Collection entries:
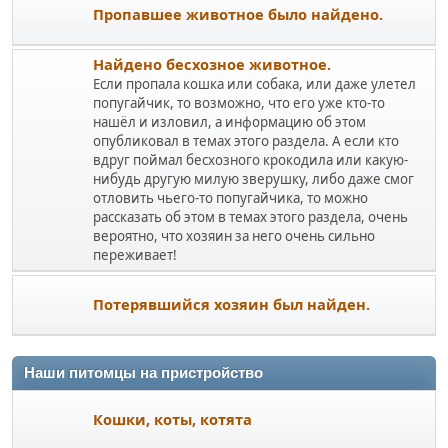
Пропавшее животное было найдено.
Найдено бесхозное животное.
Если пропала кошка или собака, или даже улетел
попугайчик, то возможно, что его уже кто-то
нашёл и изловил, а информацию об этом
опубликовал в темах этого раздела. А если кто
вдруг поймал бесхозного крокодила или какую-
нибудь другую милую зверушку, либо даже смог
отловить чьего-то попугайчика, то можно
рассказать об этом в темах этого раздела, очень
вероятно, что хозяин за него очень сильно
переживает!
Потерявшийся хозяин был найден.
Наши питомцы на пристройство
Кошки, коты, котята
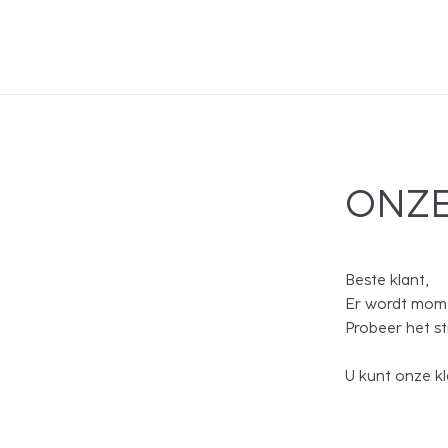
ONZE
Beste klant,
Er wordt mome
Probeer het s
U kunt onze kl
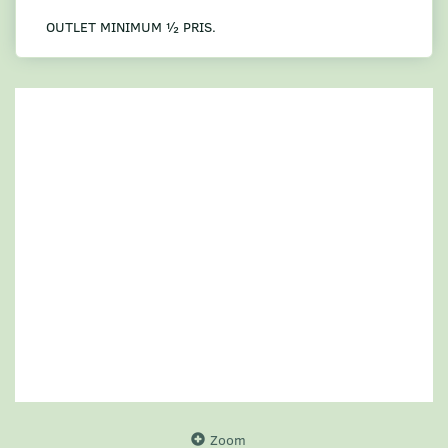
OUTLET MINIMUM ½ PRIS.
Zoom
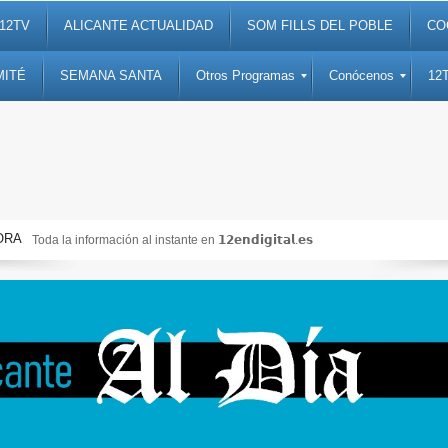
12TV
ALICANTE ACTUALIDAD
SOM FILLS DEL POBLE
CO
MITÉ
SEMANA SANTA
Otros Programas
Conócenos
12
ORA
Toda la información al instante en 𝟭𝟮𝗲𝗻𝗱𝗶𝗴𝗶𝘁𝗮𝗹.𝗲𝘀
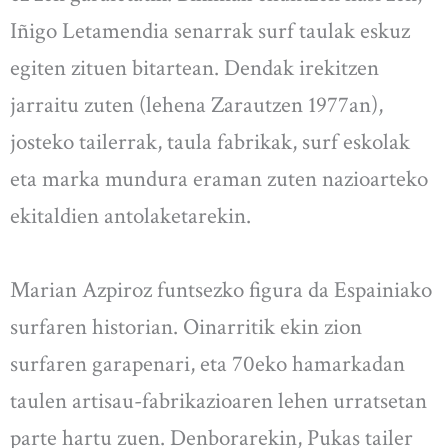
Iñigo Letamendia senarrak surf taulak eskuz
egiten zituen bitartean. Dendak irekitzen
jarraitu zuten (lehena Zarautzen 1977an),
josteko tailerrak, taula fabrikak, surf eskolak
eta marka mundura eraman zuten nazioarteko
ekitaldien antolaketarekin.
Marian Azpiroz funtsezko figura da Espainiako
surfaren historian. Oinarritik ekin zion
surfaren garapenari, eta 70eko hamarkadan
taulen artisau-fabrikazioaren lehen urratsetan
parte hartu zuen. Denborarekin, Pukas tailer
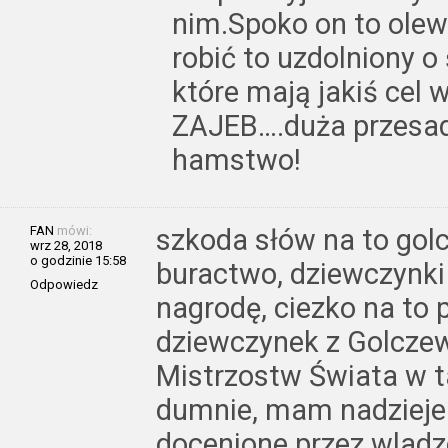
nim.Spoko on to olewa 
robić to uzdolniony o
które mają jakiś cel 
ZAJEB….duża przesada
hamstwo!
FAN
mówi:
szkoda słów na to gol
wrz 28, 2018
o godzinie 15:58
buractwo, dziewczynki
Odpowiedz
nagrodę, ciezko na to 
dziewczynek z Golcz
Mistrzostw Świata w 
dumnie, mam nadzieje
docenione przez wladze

...

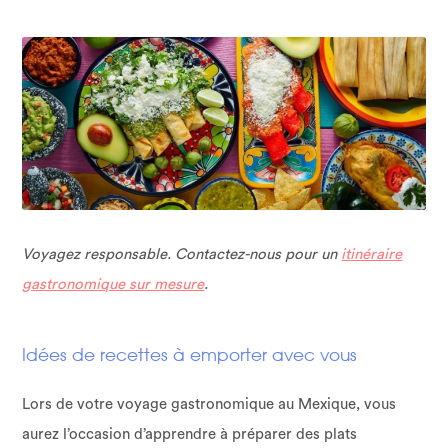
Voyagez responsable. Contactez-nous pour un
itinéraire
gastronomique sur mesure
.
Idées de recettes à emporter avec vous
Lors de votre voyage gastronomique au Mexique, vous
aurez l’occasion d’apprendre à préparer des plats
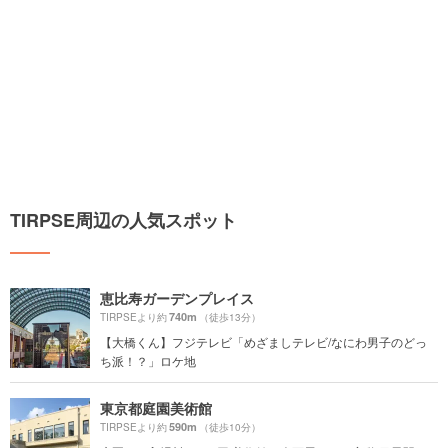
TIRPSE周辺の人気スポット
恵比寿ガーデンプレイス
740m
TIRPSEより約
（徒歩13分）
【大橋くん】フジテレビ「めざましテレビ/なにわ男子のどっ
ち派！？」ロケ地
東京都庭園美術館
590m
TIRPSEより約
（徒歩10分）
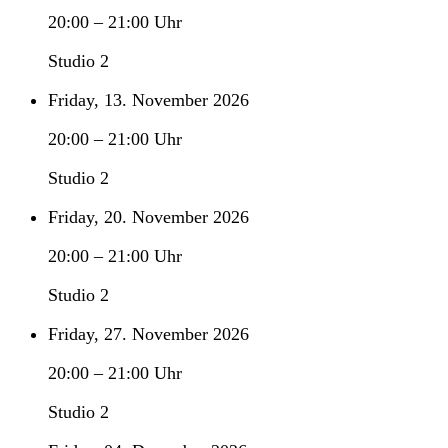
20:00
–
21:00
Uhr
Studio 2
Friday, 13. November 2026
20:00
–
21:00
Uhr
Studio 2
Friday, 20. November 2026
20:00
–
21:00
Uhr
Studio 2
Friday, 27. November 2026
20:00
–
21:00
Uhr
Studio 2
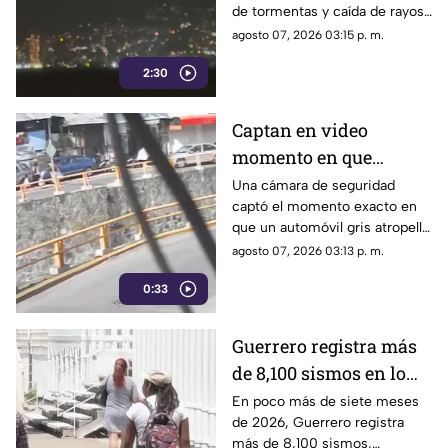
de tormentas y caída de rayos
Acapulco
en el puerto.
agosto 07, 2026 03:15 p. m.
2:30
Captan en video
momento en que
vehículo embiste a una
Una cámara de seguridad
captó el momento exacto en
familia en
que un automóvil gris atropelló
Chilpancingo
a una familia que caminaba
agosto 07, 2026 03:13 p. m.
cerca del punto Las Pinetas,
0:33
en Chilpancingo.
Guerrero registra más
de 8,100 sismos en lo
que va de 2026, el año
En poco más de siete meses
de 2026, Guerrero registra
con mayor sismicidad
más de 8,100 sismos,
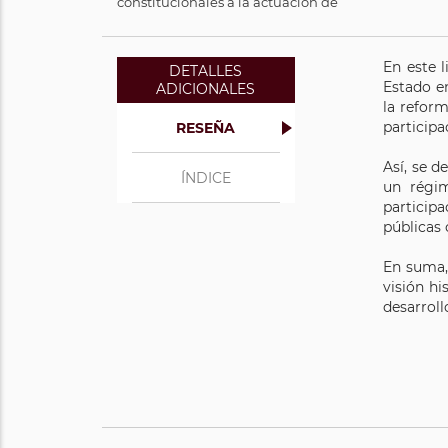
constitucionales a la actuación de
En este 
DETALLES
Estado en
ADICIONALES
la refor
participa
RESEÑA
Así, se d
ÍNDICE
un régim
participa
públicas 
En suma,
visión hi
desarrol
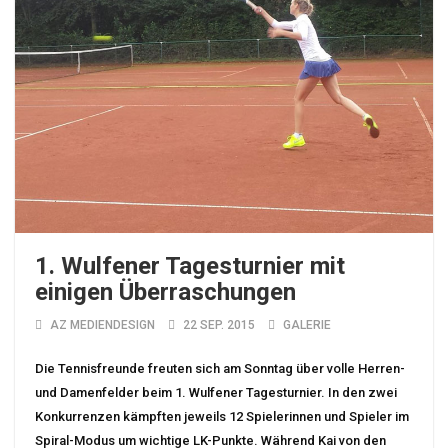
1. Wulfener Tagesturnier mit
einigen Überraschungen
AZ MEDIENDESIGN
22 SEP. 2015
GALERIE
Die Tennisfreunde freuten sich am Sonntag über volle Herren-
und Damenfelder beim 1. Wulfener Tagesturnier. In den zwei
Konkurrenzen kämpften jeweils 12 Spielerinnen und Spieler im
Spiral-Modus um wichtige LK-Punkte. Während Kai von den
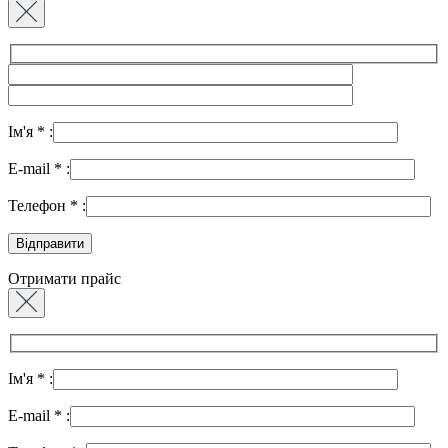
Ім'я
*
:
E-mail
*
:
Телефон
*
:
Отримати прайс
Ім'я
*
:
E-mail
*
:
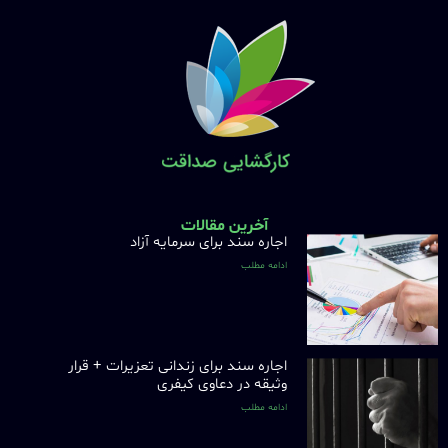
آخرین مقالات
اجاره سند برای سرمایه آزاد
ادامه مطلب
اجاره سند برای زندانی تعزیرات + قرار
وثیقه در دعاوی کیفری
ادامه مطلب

• [Task prompt]: In the entries above, the lines from the one bearing "Пропавшее животное было найдено." up to and including the one bearing "опубликовал в темах этого раздела. А если кто" should be transcribed exactly; no other line is wanted.

• [Answer section]:
Пропавшее животное было найдено.
Найдено бесхозное животное.
Если пропала кошка или собака, или даже улетел
попугайчик, то возможно, что его уже кто-то
нашёл и изловил, а информацию об этом
опубликовал в темах этого раздела. А если кто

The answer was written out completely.